_Task objective_: Wherever a line in the records below contains "thấy", copy that line.

*** Opening Dataset ***

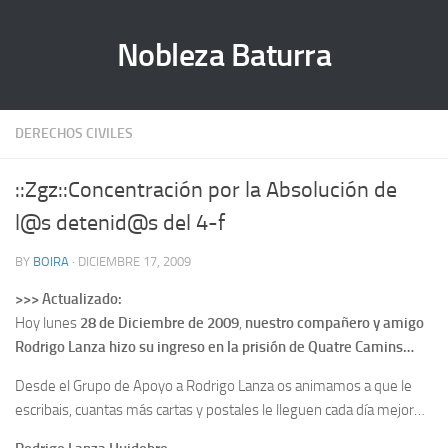
Nobleza Baturra
DERECHOS CIVILES
::Zgz::Concentración por la Absolución de
l@s detenid@s del 4-f
BY
BOIRA
· DICIEMBRE 17, 2009
>>> Actualizado:
Hoy lunes
28 de Diciembre de 2009
,
nuestro compañero y amigo
Rodrigo Lanza hizo su ingreso en la prisión de Quatre Camins…
Desde el Grupo de Apoyo a Rodrigo Lanza os animamos a que le
escribais, cuantas más cartas y postales le lleguen cada día mejor…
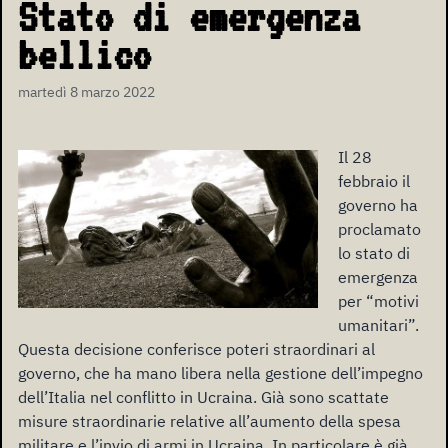
Stato di emergenza
bellico
martedì 8 marzo 2022
Il 28
febbraio il
governo ha
proclamato
lo stato di
emergenza
per “motivi
umanitari”.
Questa decisione conferisce poteri straordinari al
governo, che ha mano libera nella gestione dell’impegno
dell’Italia nel conflitto in Ucraina. Già sono scattate
misure straordinarie relative all’aumento della spesa
militare e l’invio di armi in Ucraina. In particolare è già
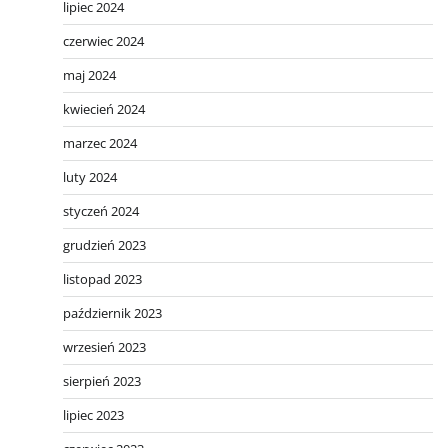
lipiec 2024
czerwiec 2024
maj 2024
kwiecień 2024
marzec 2024
luty 2024
styczeń 2024
grudzień 2023
listopad 2023
październik 2023
wrzesień 2023
sierpień 2023
lipiec 2023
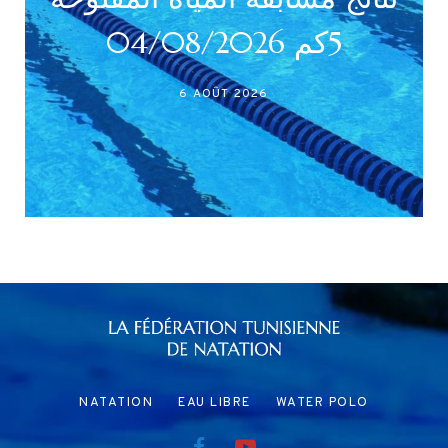
(واسط
5كم 04/08/2026
6 AOÛT 2026
NATATION
EAU LIBRE
WATER POLO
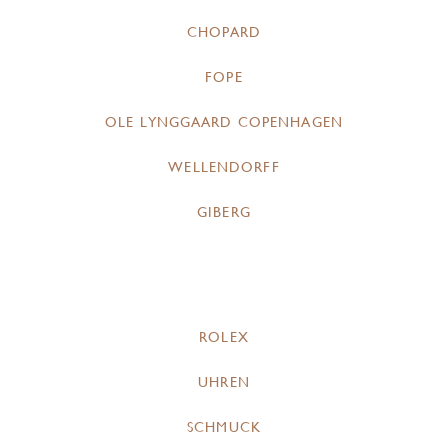
CHOPARD
FOPE
OLE LYNGGAARD COPENHAGEN
WELLENDORFF
GIBERG
ROLEX
UHREN
SCHMUCK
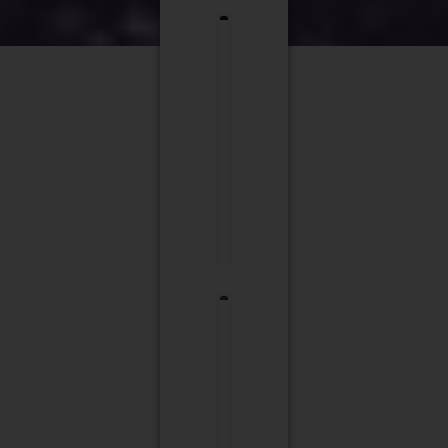
PRIZMA
18/12/2023
16:23
אין
תגובות
omg
18/12/2023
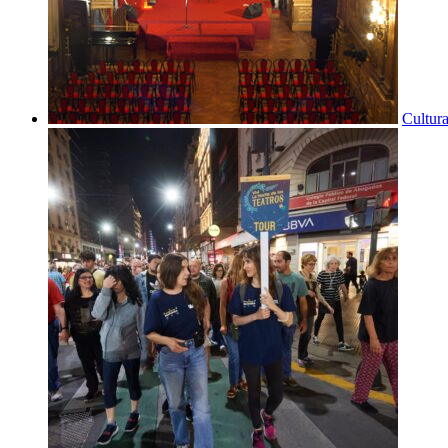
Cultura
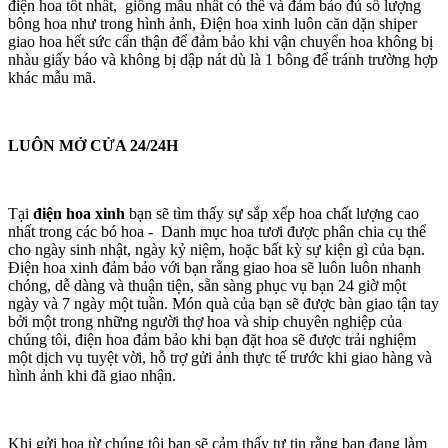
điện hoa tốt nhất, giống mẫu nhất có thể và đảm bảo đủ số lượng
bông hoa như trong hình ảnh, Điện hoa xinh luôn căn dặn shiper
giao hoa hết sức cẩn thận để đảm bảo khi vận chuyển hoa không bị
nhàu giấy báo và không bị dập nát dù là 1 bông để tránh trường hợp
khác mẫu mã.
LUÔN MỞ CỬA 24/24H
Tại
điện hoa xinh
bạn sẽ tìm thấy sự sắp xếp hoa chất lượng cao
nhất trong các bó hoa - Danh mục hoa tươi được phân chia cụ thể
cho ngày sinh nhật, ngày kỷ niệm, hoặc bất kỳ sự kiện gì của bạn.
Điện hoa xinh đảm bảo với bạn rằng giao hoa sẽ luôn luôn nhanh
chóng, dễ dàng và thuận tiện, sẵn sàng phục vụ bạn 24 giờ một
ngày và 7 ngày một tuần. Món quà của bạn sẽ được bàn giao tận tay
bởi một trong những người thợ hoa và ship chuyên nghiệp của
chúng tôi, điện hoa đảm bảo khi bạn đặt hoa sẽ được trải nghiệm
một dịch vụ tuyệt vời, hỗ trợ gửi ảnh thực tế trước khi giao hàng và
hình ảnh khi đã giao nhận.
Khi gửi hoa từ chúng tôi bạn sẽ cảm thấy tự tin rằng bạn đang làm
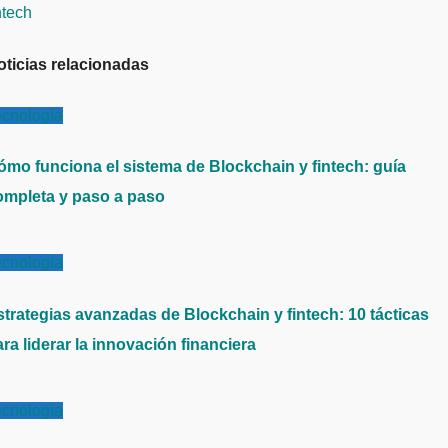
ntech
oticias relacionadas
ecnología
ómo funciona el sistema de Blockchain y fintech: guía
ompleta y paso a paso
ecnología
strategias avanzadas de Blockchain y fintech: 10 tácticas
ra liderar la innovación financiera
ecnología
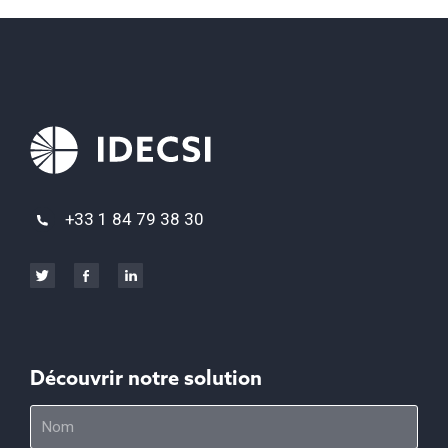
+33 1 84 79 38 30
Découvrir notre solution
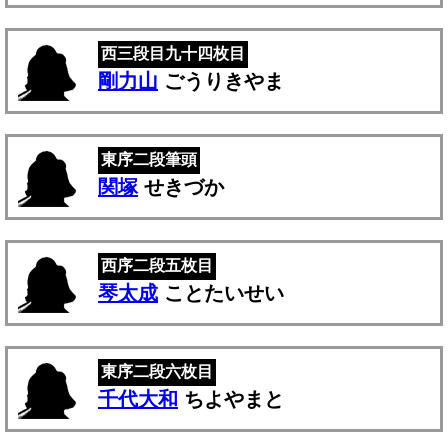
西三段目九十四枚目
剛力山
ごうりきやま
東序二段筆頭
関塚
せきづか
西序二段五枚目
琴太成
ことたいせい
東序二段六枚目
千代大和
ちよやまと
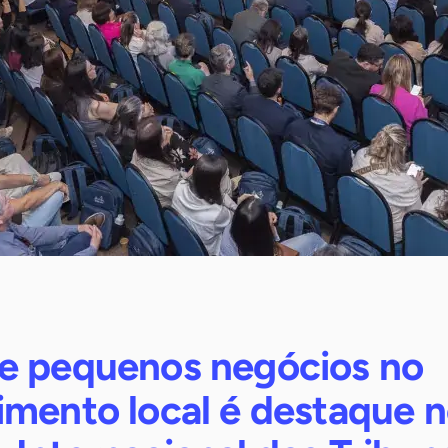
e pequenos negócios no
imento local é destaque n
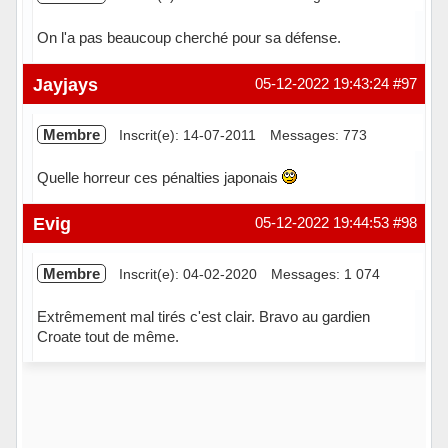
On l'a pas beaucoup cherché pour sa défense.
Hors ligne
Jayjays
05-12-2022 19:43:24
#97
Membre
Inscrit(e): 14-07-2011
Messages: 773
Quelle horreur ces pénalties japonais
Hors ligne
Evig
05-12-2022 19:44:53
#98
Membre
Inscrit(e): 04-02-2020
Messages: 1 074
Extrêmement mal tirés c'est clair. Bravo au gardien
Croate tout de même.
Hors ligne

*** Closing Dataset ***

_Exercise response_:
bạn sẽ tìm thấy sự sắp xếp hoa chất lượng cao
Khi gửi hoa từ chúng tôi bạn sẽ cảm thấy tự tin rằng bạn đang làm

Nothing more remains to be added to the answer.